## TASK DIRECTIONS
Take the lines below beginning at the line that has "Impressum (480, 861)" and stopping after the line that has "Nicht notwendige ablehnen (575, 925)", and print them exactly as they are, with no other lines.

## PROVIDED INFORMATION
Segment Open

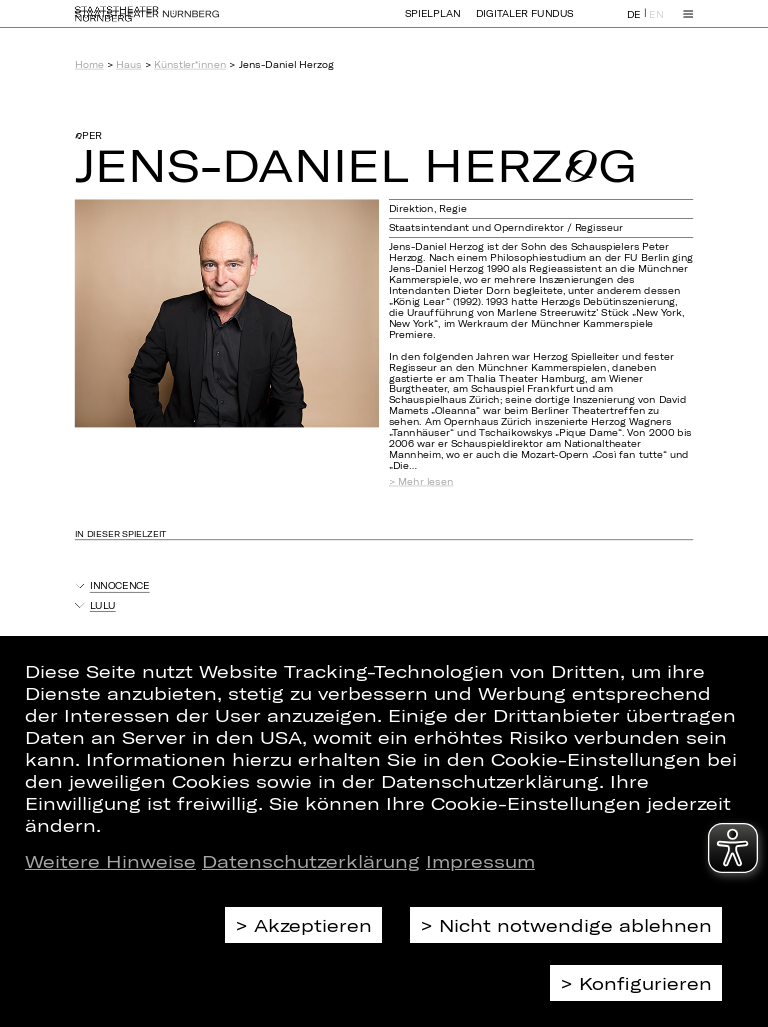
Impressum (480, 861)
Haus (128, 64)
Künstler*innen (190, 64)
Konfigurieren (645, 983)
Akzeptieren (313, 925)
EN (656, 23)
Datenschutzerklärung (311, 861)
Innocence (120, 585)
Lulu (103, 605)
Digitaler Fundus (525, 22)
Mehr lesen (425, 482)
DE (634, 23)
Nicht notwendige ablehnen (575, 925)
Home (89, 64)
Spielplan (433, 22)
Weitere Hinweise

Segment Closed
Segment Open

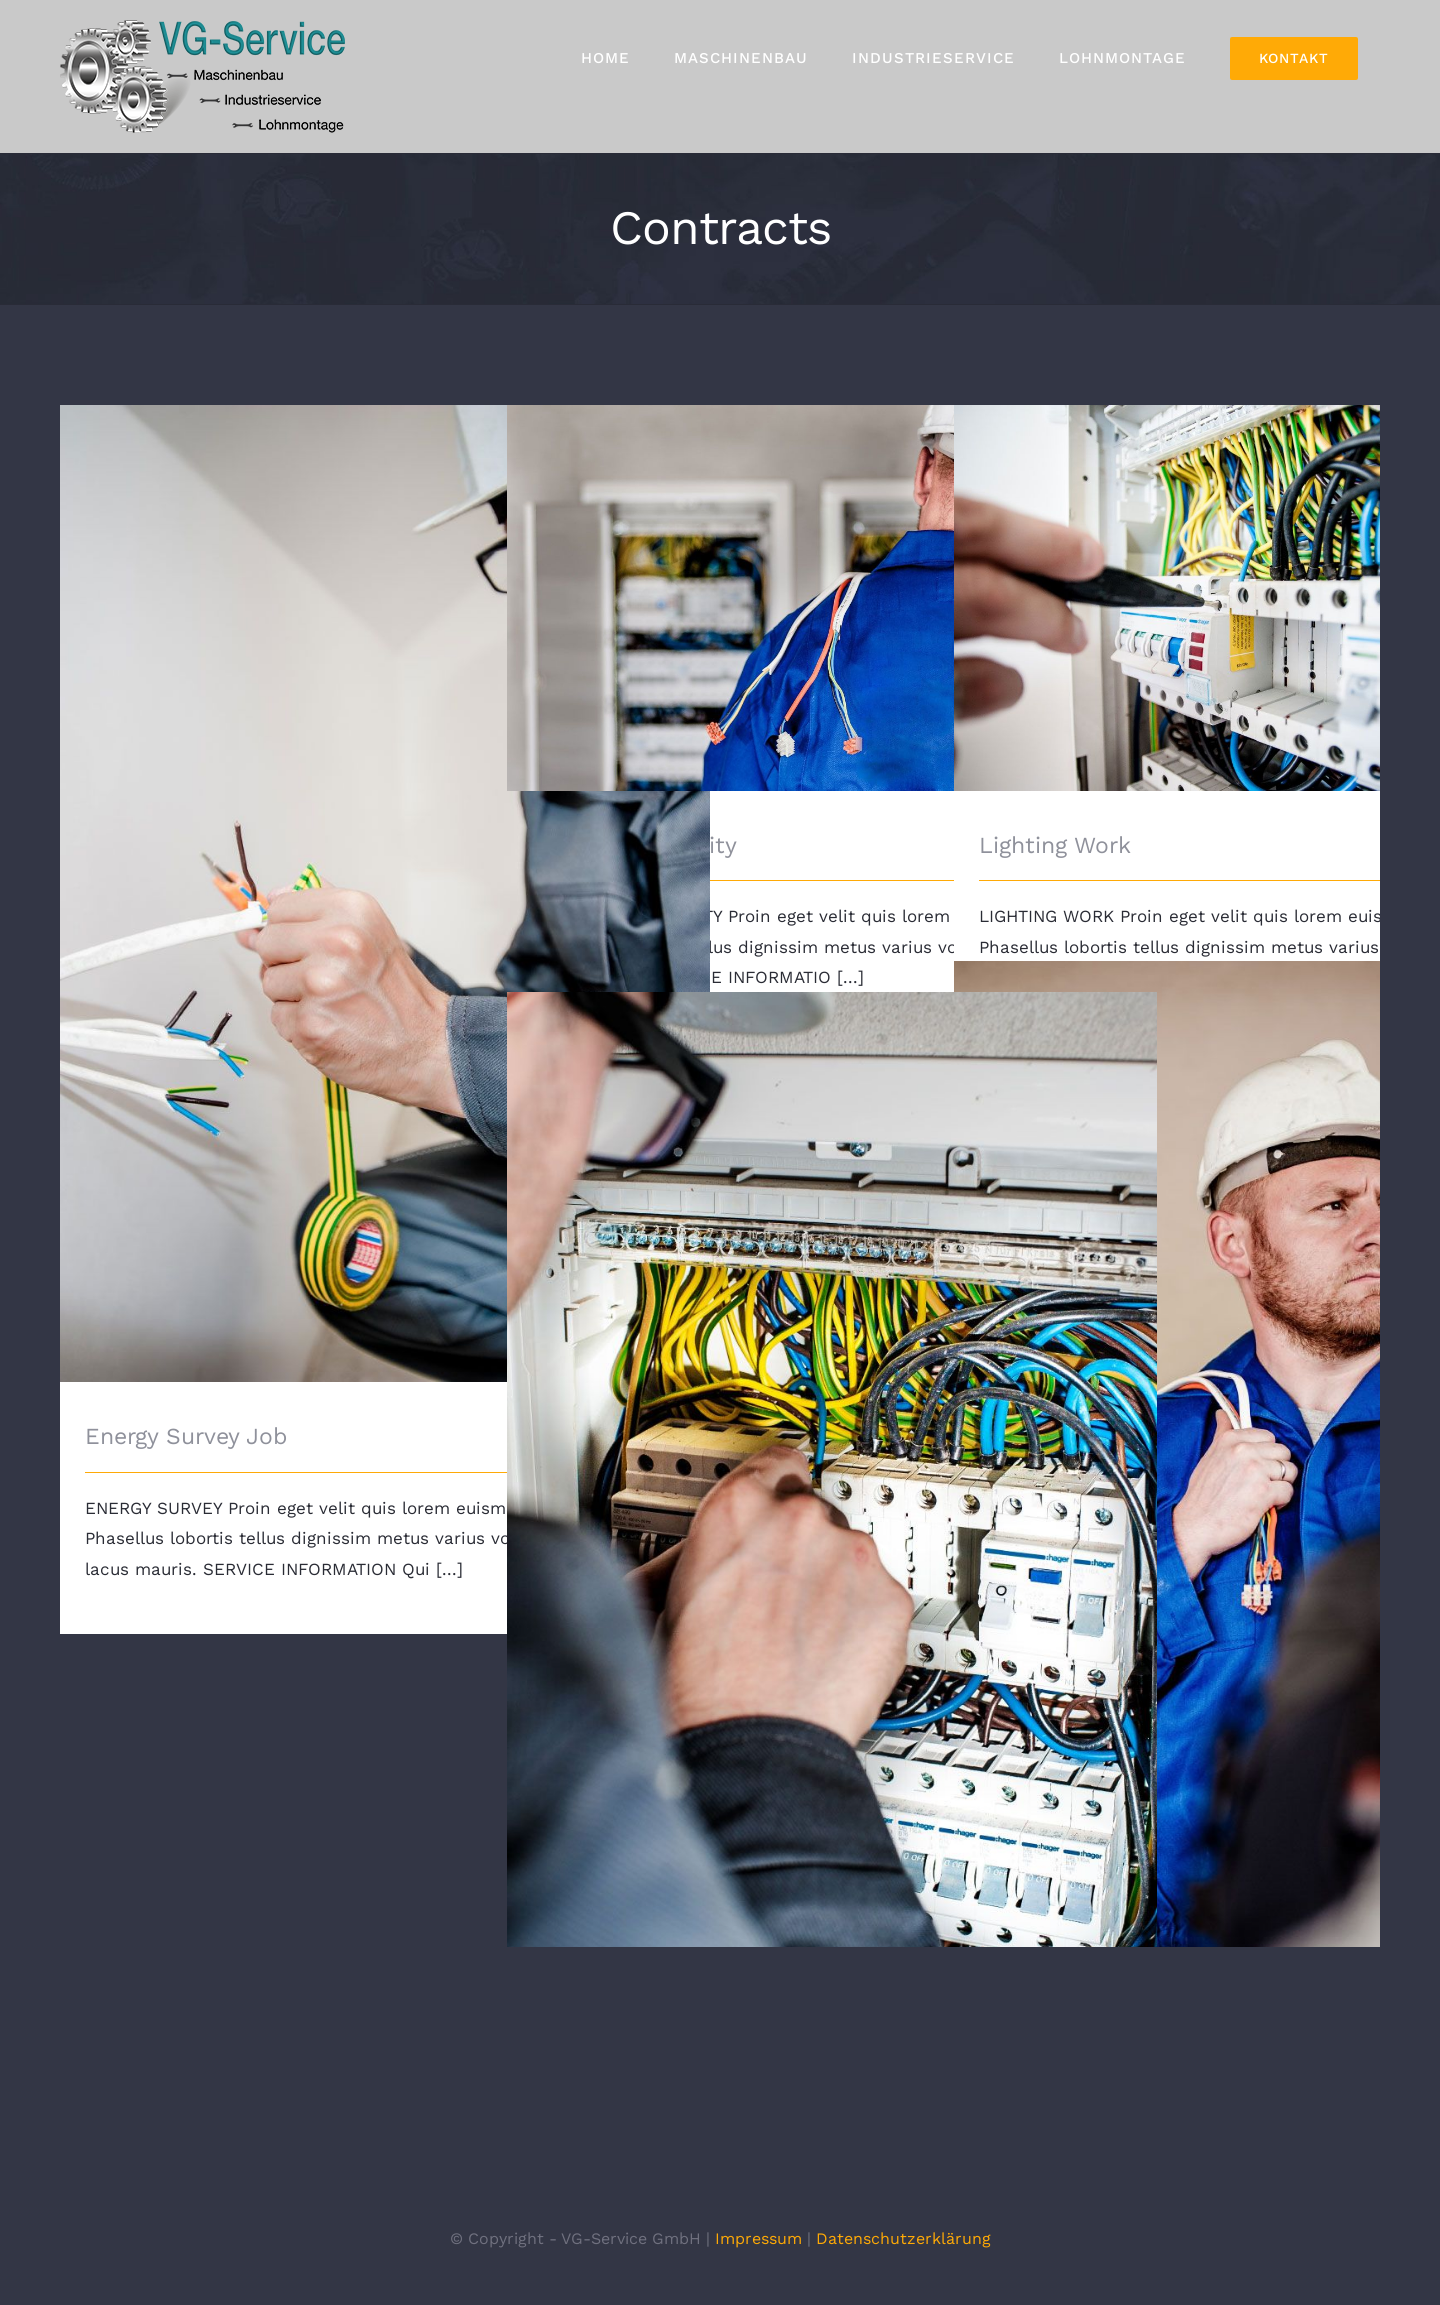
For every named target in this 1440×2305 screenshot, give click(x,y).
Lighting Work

Segment Closed

## ANSWER SECTION
Impressum (480, 861)
Haus (128, 64)
Künstler*innen (190, 64)
Konfigurieren (645, 983)
Akzeptieren (313, 925)
EN (656, 23)
Datenschutzerklärung (311, 861)
Innocence (120, 585)
Lulu (103, 605)
Digitaler Fundus (525, 22)
Mehr lesen (425, 482)
DE (634, 23)
Nicht notwendige ablehnen (575, 925)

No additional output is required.